Amazon SimpleDB thoughts

Amazon recently announced their latest web service, SimpleDB, to a roar of buzz and hype. I finally got a chance to sit down and read through the docs and blog posts, and like with the Facebook Data Store API, I’ve written up my thoughts.

Amazon’s docs do a pretty good job of describing SimpleDB, so I won’t try to reproduce them. Instead, I’ll focus on observations, and I’ll emphasize a few important points that are buried deep in the docs.

The executive summary is: I like it. It’s solid, straightforward, and eminently useful. Sure, it’s limited. It includes design decisions that clearly simplified the implementation at the cost of functionality and usability. Still, as a result of those decisions, SimpleDB has the potential to be very robust, scalable, and performant.
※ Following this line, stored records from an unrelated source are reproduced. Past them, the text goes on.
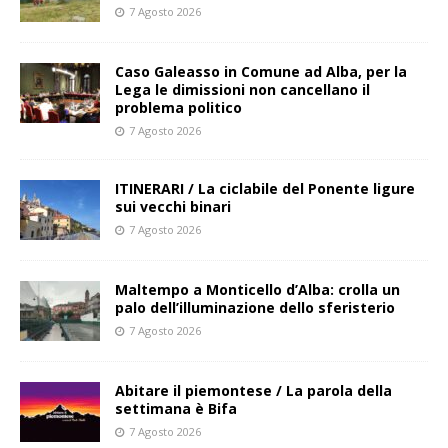
7 Agosto 2026
Caso Galeasso in Comune ad Alba, per la
Lega le dimissioni non cancellano il
problema politico
7 Agosto 2026
ITINERARI / La ciclabile del Ponente ligure
sui vecchi binari
7 Agosto 2026
Maltempo a Monticello d’Alba: crolla un
palo dell’illuminazione dello sferisterio
7 Agosto 2026
Abitare il piemontese / La parola della
settimana è Bifa
7 Agosto 2026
With SimpleDB alongside S3 and EC2, Amazon’s web services look more and more like the Unix philosophy: small, simple tools that do one job, do it well, and fit together in ways that complement each other. Very, very cool.

Then again, I’m a sucker for anything based on tuplespaces…

Contents

Introduction
Tuplespaces!
Queries
Attributes and ordering
Scaling and Dynamo
Usage-based pricing

Icon-Permalink.png Introduction

SimpleDB is a simple, schemaless structured storage engine. It stores items, which are bags of key/value pairs. Keys and values are always strings; primitive data types like integers and floats are not natively supported. Developers choose a unique string name for each item at creation time.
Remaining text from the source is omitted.